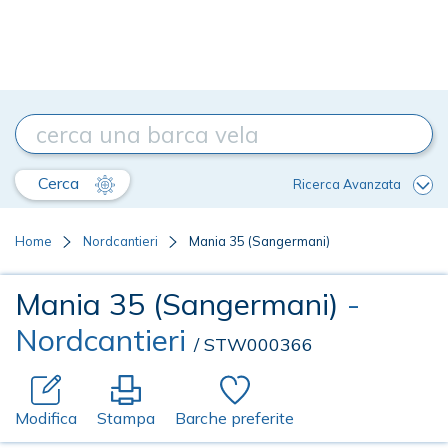
Cerca
Ricerca Avanzata
Home
Nordcantieri
Mania 35 (Sangermani)
Mania 35 (Sangermani)
-
Nordcantieri
/ STW000366
Modifica
Stampa
Barche preferite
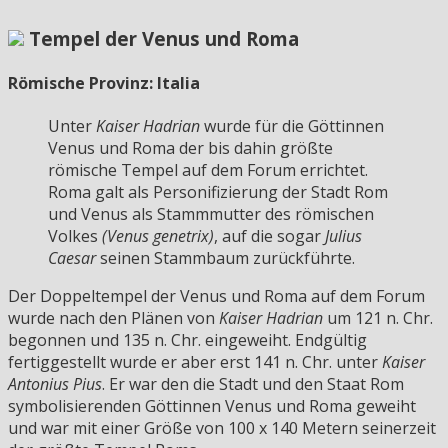
Tempel der Venus und Roma
Römische Provinz: Italia
Unter
Kaiser Hadrian
wurde für die Göttinnen
Venus und Roma der bis dahin größte
römische Tempel auf dem Forum errichtet.
Roma galt als Personifizierung der Stadt Rom
und Venus als Stammmutter des römischen
Volkes
(Venus genetrix)
, auf die sogar
Julius
Caesar
seinen Stammbaum zurückführte.
Der Doppeltempel der Venus und Roma auf dem Forum
wurde nach den Plänen von
Kaiser Hadrian
um 121 n. Chr.
begonnen und 135 n. Chr. eingeweiht. Endgültig
fertiggestellt wurde er aber erst 141 n. Chr. unter
Kaiser
Antonius Pius
. Er war den die Stadt und den Staat Rom
symbolisierenden Göttinnen Venus und Roma geweiht
und war mit einer Größe von 100 x 140 Metern seinerzeit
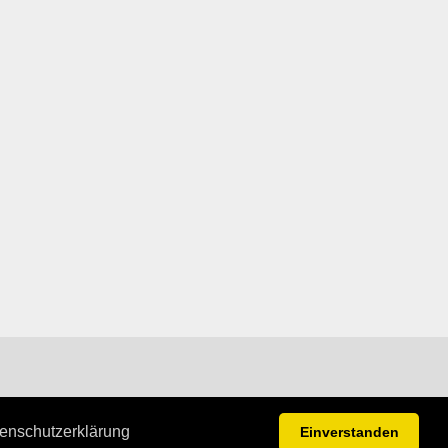
enschutzerklärung
Einverstanden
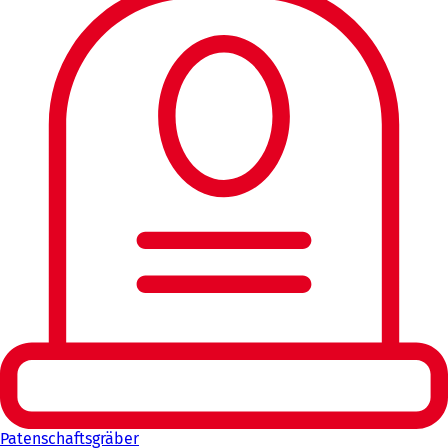
Patenschaftsgräber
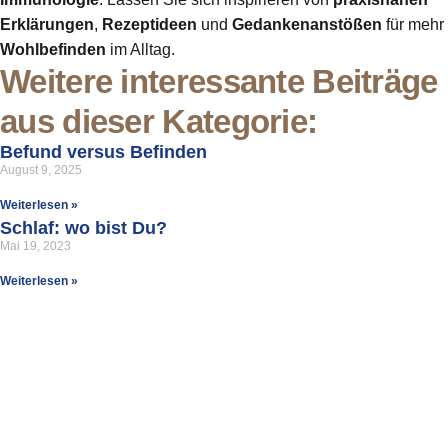
Erklärungen
,
Rezeptideen
und
Gedankenanstößen
für mehr
Wohlbefinden
im Alltag.
Weitere interessante Beiträge
aus dieser Kategorie:
Befund versus Befinden
August 9, 2025
Weiterlesen »
Schlaf: wo bist Du?
Mai 19, 2023
Weiterlesen »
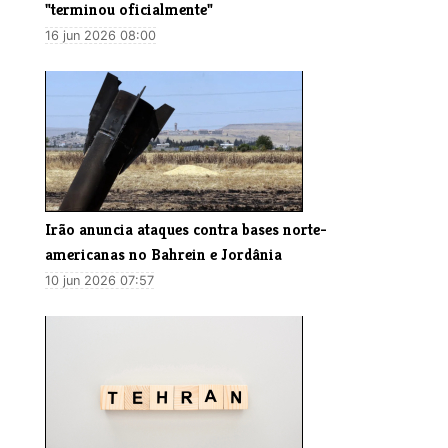
"terminou oficialmente"
16 jun 2026 08:00
Irão anuncia ataques contra bases norte-
americanas no Bahrein e Jordânia
10 jun 2026 07:57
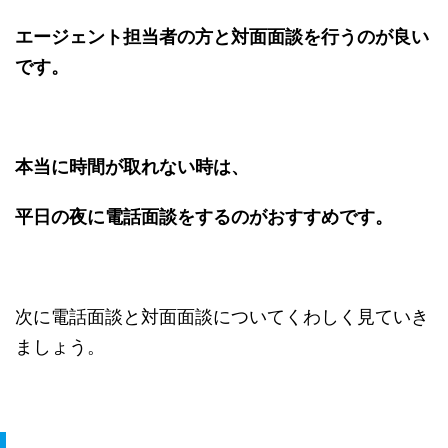
エージェント担当者の方と対面面談を行うのが良い
です。
本当に時間が取れない時は、
平日の夜に電話面談をするのがおすすめです。
次に電話面談と対面面談についてくわしく見ていき
ましょう。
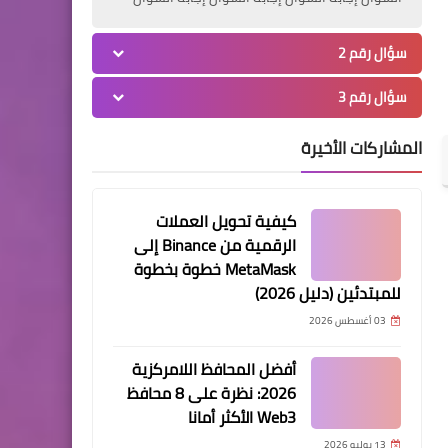
سؤال رقم 2
سؤال رقم 3
المشاركات الأخيرة
كيفية تحويل العملات
الرقمية من Binance إلى
MetaMask خطوة بخطوة
للمبتدئين (دليل 2026)
03 أغسطس 2026
أفضل المحافظ اللامركزية
2026: نظرة على 8 محافظ
Web3 الأكثر أمانا
13 يوليو 2026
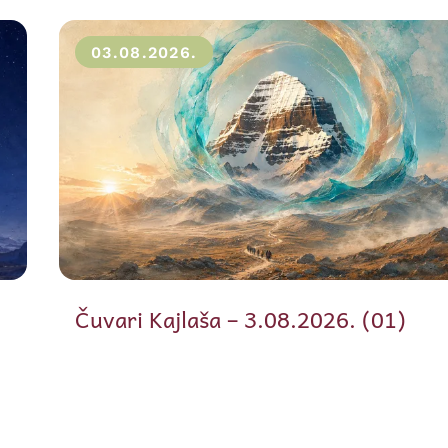
03.08.2026.
Čuvari Kajlaša – 3.08.2026. (01)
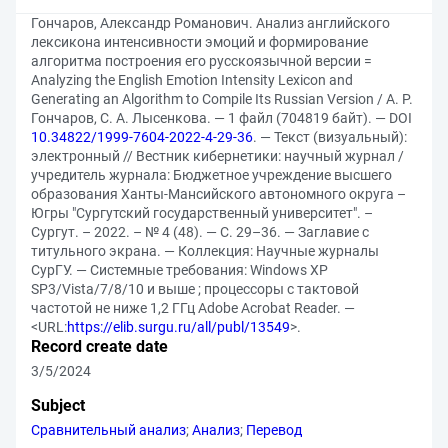
Гончаров, Александр Романович. Анализ английского
лексикона интенсивности эмоций и формирование
алгоритма построения его русскоязычной версии =
Analyzing the English Emotion Intensity Lexicon and
Generating an Algorithm to Compile Its Russian Version / А. Р.
Гончаров, С. А. Лысенкова. — 1 файл (704819 байт). — DOI
10.34822/1999-7604-2022-4-29-36
. — Текст (визуальный):
электронный // Вестник кибернетики: научный журнал /
учредитель журнала: Бюджетное учреждение высшего
образования Ханты-Мансийского автономного округа –
Югры "Сургутский государственный университет". –
Сургут. – 2022. – № 4 (48). — С. 29–36. — Заглавие с
титульного экрана. — Коллекция: Научные журналы
СурГУ. — Системные требования: Windows XP
SP3/Vista/7/8/10 и выше ; процессоры с тактовой
частотой не ниже 1,2 ГГц Adobe Acrobat Reader. —
<URL:
https://elib.surgu.ru/all/publ/13549
>.
Record create date
3/5/2024
Subject
Сравнительный анализ
;
Анализ
;
Перевод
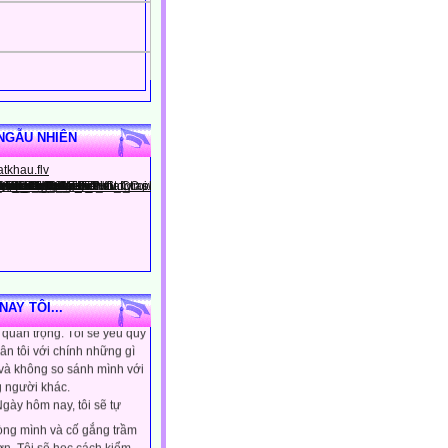
NGẪU NHIÊN
gày hôm nay, tôi sẽ tin
ình là người đặc biệt, một
AY TÔI...
quan trọng. Tôi sẽ yêu quý
ân tôi với chính những gì
 và không so sánh mình với
 người khác.
gày hôm nay, tôi sẽ tự
lòng mình và cố gắng trầm
ơn. Tôi sẽ học cách kiểm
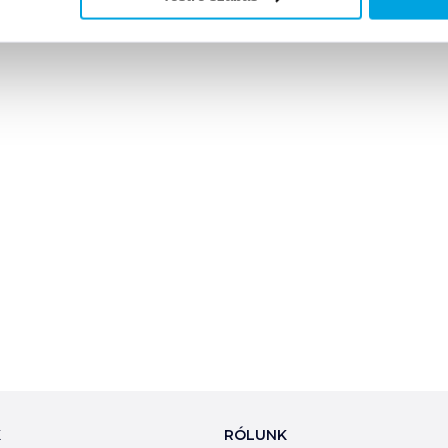
K
RÓLUNK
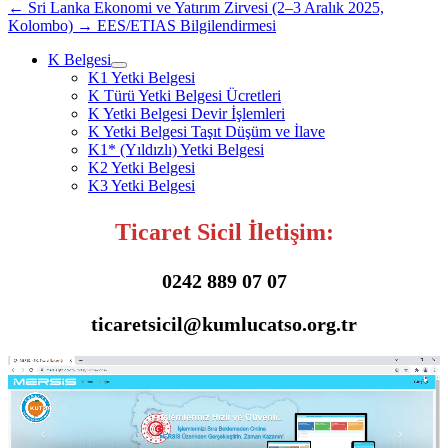
tıklayın
(Yeni
←
Sri Lanka Ekonomi ve Yatırım Zirvesi (2–3 Aralık 2025,
(Yeni
pencerede
Kolombo)
→
EES/ETIAS Bilgilendirmesi
pencerede
açılır)
açılır)
K Belgesi
K1 Yetki Belgesi
K Türü Yetki Belgesi Ücretleri
K Yetki Belgesi Devir İşlemleri
K Yetki Belgesi Taşıt Düşüm ve İlave
K1* (Yıldızlı) Yetki Belgesi
K2 Yetki Belgesi
K3 Yetki Belgesi
Ticaret Sicil İletişim:
0242 889 07 07
ticaretsicil@kumlucatso.org.tr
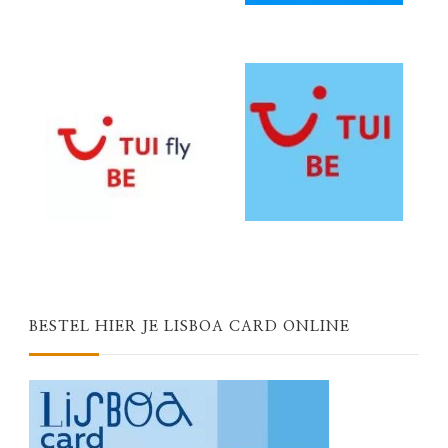
BESTEL HIER JE LISBOA CARD ONLINE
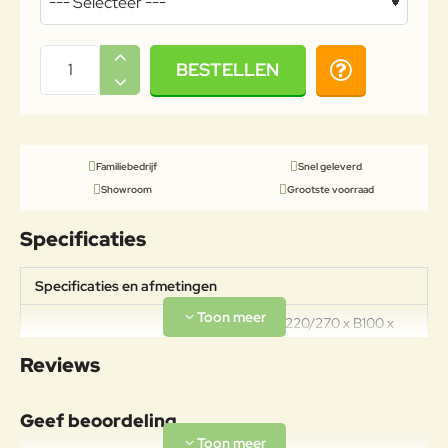
BESTELLEN
Familiebedrijf
Snel geleverd
Showroom
Grootste voorraad
Specificaties
Specificaties en afmetingen
Afmetingen: L220/270 x B100 x
Specificaties
H76 cm Materiaal: Aluminium
Reviews
Gewicht: 76kg
Materiaal
Geef beoordeling
Aluminiumlegeringen,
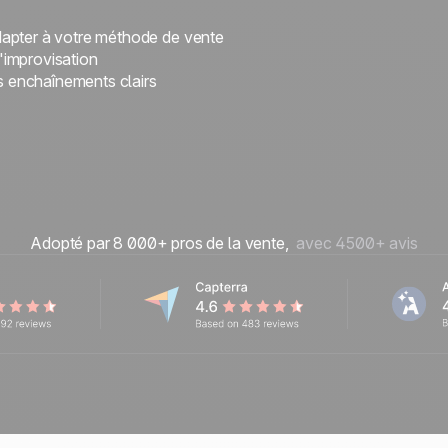
dapter à votre méthode de vente
l'improvisation
 enchaînements clairs
Adopté par 8 000+ pros de la vente,
avec 4500+ avis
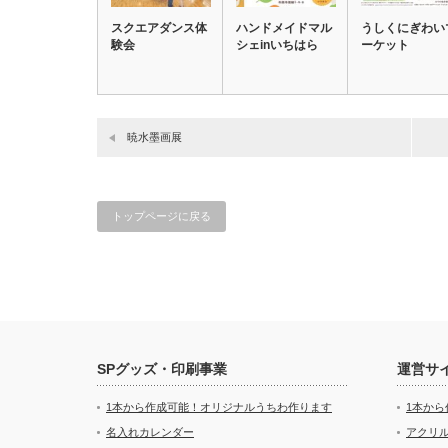
スクエアダンス体
ハンドメイドマル
うしくにぎわい
験会
シェinいちはら
ーケット
暁水墨画展
トップページに戻る
SPグッズ・印刷事業
運営サ
1本から作成可能！オリジナルうちわ作ります
1本か
名入れカレンダー
アクリル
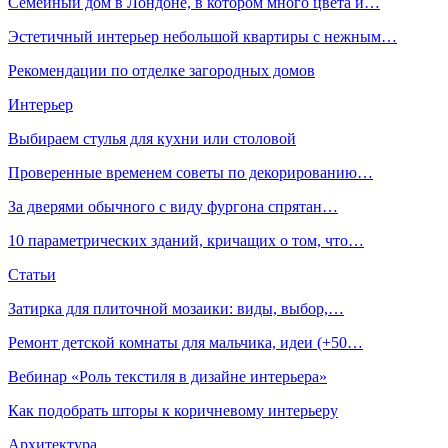
Семейный дом в Лондоне, в котором много цвета и…
Эстетичный интерьер небольшой квартиры с нежным…
Рекомендации по отделке загородных домов
Интерьер
Выбираем стулья для кухни или столовой
Проверенные временем советы по декорированию…
За дверями обычного с виду фургона спрятан…
10 параметрических зданий, кричащих о том, что…
Статьи
Затирка для плиточной мозаики: виды, выбор,…
Ремонт детской комнаты для мальчика, идеи (+50…
Вебинар «Роль текстиля в дизайне интерьера»
Как подобрать шторы к коричневому интерьеру
Архитектура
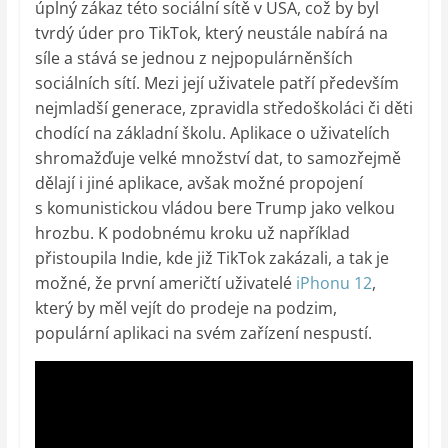
úplný zákaz této sociální sítě v USA, což by byl
tvrdý úder pro TikTok, který neustále nabírá na
síle a stává se jednou z nejpopulárněnších
sociálních sítí. Mezi její uživatele patří především
nejmladší generace, zpravidla středoškoláci či děti
chodící na základní školu. Aplikace o uživatelích
shromažďuje velké množství dat, to samozřejmě
dělají i jiné aplikace, avšak možné propojení
s komunistickou vládou bere Trump jako velkou
hrozbu. K podobnému kroku už například
přistoupila Indie, kde již TikTok zakázali, a tak je
možné, že první američtí uživatelé
iPhonu 12
,
který by měl vejít do prodeje na podzim,
populární aplikaci na svém zařízení nespustí.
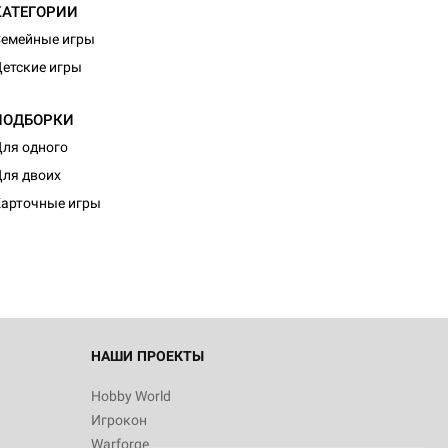
КАТЕГОРИИ
емейные игры
етские игры
ПОДБОРКИ
ля одного
d Монстры
ля двоих
арточные игры
 Зомбицид:
НАШИ ПРОЕКТЫ
Hobby World
Игрокон
d Ужас
Warforge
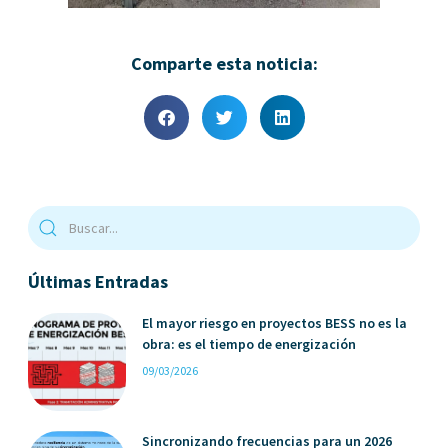
Comparte esta noticia:
Últimas Entradas
El mayor riesgo en proyectos BESS no es la
obra: es el tiempo de energización
09/03/2026
Sincronizando frecuencias para un 2026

____

WHAT YOU WILL DO:
Repeat the listing exactly, minus its pictures.

RESPONSE AREA:
Cerca
Ricerca Avanzata
Home
Nordcantieri
Mania 35 (Sangermani)
Mania 35 (Sangermani)
-
Nordcantieri
/ STW000366
Modifica
Stampa
Barche preferite
Tempel der Venus und Roma
Römische Provinz: Italia
Unter
Kaiser Hadrian
wurde für die Göttinnen
Venus und Roma der bis dahin größte
römische Tempel auf dem Forum errichtet.
Roma galt als Personifizierung der Stadt Rom
und Venus als Stammmutter des römischen
Volkes
(Venus genetrix)
, auf die sogar
Julius
Caesar
seinen Stammbaum zurückführte.
Der Doppeltempel der Venus und Roma auf dem Forum
wurde nach den Plänen von
Kaiser Hadrian
um 121 n. Chr.
begonnen und 135 n. Chr. eingeweiht. Endgültig
fertiggestellt wurde er aber erst 141 n. Chr. unter
Kaiser
Antonius Pius
. Er war den die Stadt und den Staat Rom
symbolisierenden Göttinnen Venus und Roma geweiht
und war mit einer Größe von 100 x 140 Metern seinerzeit
enschutzerklärung
Einverstanden
Patenschaftsgräber
Erklärungen
,
Rezeptideen
und
Gedankenanstößen
für mehr
Wohlbefinden
im Alltag.
Weitere interessante Beiträge
aus dieser Kategorie:
Befund versus Befinden
August 9, 2025
Weiterlesen »
Schlaf: wo bist Du?
Mai 19, 2023
Weiterlesen »
"terminou oficialmente"
16 jun 2026 08:00
Irão anuncia ataques contra bases norte-
americanas no Bahrein e Jordânia
10 jun 2026 07:57
エージェント担当者の方と対面面談を行うのが良い
です。
本当に時間が取れない時は、
平日の夜に電話面談をするのがおすすめです。
次に電話面談と対面面談についてくわしく見ていき
ましょう。
سؤال رقم 2
سؤال رقم 3
المشاركات الأخيرة
كيفية تحويل العملات
الرقمية من Binance إلى
MetaMask خطوة بخطوة
للمبتدئين (دليل 2026)
03 أغسطس 2026
أفضل المحافظ اللامركزية
2026: نظرة على 8 محافظ
Web3 الأكثر أمانا
13 يوليو 2026
03.08.2026.
Čuvari Kajlaša – 3.08.2026. (01)
Гончаров, Александр Романович. Анализ английского
лексикона интенсивности эмоций и формирование
алгоритма построения его русскоязычной версии =
Analyzing the English Emotion Intensity Lexicon and
Generating an Algorithm to Compile Its Russian Version / А. Р.
Гончаров, С. А. Лысенкова. — 1 файл (704819 байт). — DOI
10.34822/1999-7604-2022-4-29-36
. — Текст (визуальный):
электронный // Вестник кибернетики: научный журнал /
учредитель журнала: Бюджетное учреждение высшего
образования Ханты-Мансийского автономного округа –
Югры "Сургутский государственный университет". –
Сургут. – 2022. – № 4 (48). — С. 29–36. — Заглавие с
титульного экрана. — Коллекция: Научные журналы
СурГУ. — Системные требования: Windows XP
SP3/Vista/7/8/10 и выше ; процессоры с тактовой
частотой не ниже 1,2 ГГц Adobe Acrobat Reader. —
<URL:
https://elib.surgu.ru/all/publ/13549
>.
Record create date
3/5/2024
Subject
Сравнительный анализ
;
Анализ
;
Перевод
NGẪU NHIÊN
gày hôm nay, tôi sẽ tin
ình là người đặc biệt, một
AY TÔI...
quan trọng. Tôi sẽ yêu quý
ân tôi với chính những gì
 và không so sánh mình với
 người khác.
gày hôm nay, tôi sẽ tự
lòng mình và cố gắng trầm
ơn. Tôi sẽ học cách kiểm
K
RÓLUNK
tıklayın
(Yeni
←
Sri Lanka Ekonomi ve Yatırım Zirvesi (2–3 Aralık 2025,
(Yeni
pencerede
Kolombo)
→
EES/ETIAS Bilgilendirmesi
pencerede
açılır)
açılır)
K Belgesi
K1 Yetki Belgesi
K Türü Yetki Belgesi Ücretleri
K Yetki Belgesi Devir İşlemleri
K Yetki Belgesi Taşıt Düşüm ve İlave
K1* (Yıldızlı) Yetki Belgesi
K2 Yetki Belgesi
K3 Yetki Belgesi
Ticaret Sicil İletişim:
0242 889 07 07
ticaretsicil@kumlucatso.org.tr
BESTEL HIER JE LISBOA CARD ONLINE
BESTELLEN
Familiebedrijf
Snel geleverd
Showroom
Grootste voorraad
Specificaties
Specificaties en afmetingen
Afmetingen: L220/270 x B100 x
Specificaties
H76 cm Materiaal: Aluminium
Reviews
Gewicht: 76kg
Materiaal
Geef beoordeling
Aluminiumlegeringen,
dapter à votre méthode de vente
l'improvisation
 enchaînements clairs
Adopté par 8 000+ pros de la vente,
avec 4500+ avis
スクエアダンス体
ハンドメイドマル
うしくにぎわい
験会
シェinいちはら
ーケット
暁水墨画展
トップページに戻る
SPグッズ・印刷事業
運営サ
1本から作成可能！オリジナルうちわ作ります
1本か
名入れカレンダー
アクリル
Семейный дом в Лондоне, в котором много цвета и…
Эстетичный интерьер небольшой квартиры с нежным…
Рекомендации по отделке загородных домов
Интерьер
Выбираем стулья для кухни или столовой
Проверенные временем советы по декорированию…
За дверями обычного с виду фургона спрятан…
10 параметрических зданий, кричащих о том, что…
Статьи
Затирка для плиточной мозаики: виды, выбор,…
Ремонт детской комнаты для мальчика, идеи (+50…
Вебинар «Роль текстиля в дизайне интерьера»
Как подобрать шторы к коричневому интерьеру
Архитектура
úplný zákaz této sociální sítě v USA, což by byl
tvrdý úder pro TikTok, který neustále nabírá na
síle a stává se jednou z nejpopulárněnších
sociálních sítí. Mezi její uživatele patří především
nejmladší generace, zpravidla středoškoláci či děti
chodící na základní školu. Aplikace o uživatelích
shromažďuje velké množství dat, to samozřejmě
dělají i jiné aplikace, avšak možné propojení
s komunistickou vládou bere Trump jako velkou
hrozbu. K podobnému kroku už například
přistoupila Indie, kde již TikTok zakázali, a tak je
možné, že první američtí uživatelé
iPhonu 12
,
který by měl vejít do prodeje na podzim,
populární aplikaci na svém zařízení nespustí.
КАТЕГОРИИ
емейные игры
етские игры
ПОДБОРКИ
ля одного
d Монстры
ля двоих
арточные игры
 Зомбицид:
НАШИ ПРОЕКТЫ
Hobby World
Игрокон
d Ужас
Warforge
Comparte esta noticia:
Últimas Entradas
El mayor riesgo en proyectos BESS no es la
obra: es el tiempo de energización
09/03/2026
Sincronizando frecuencias para un 2026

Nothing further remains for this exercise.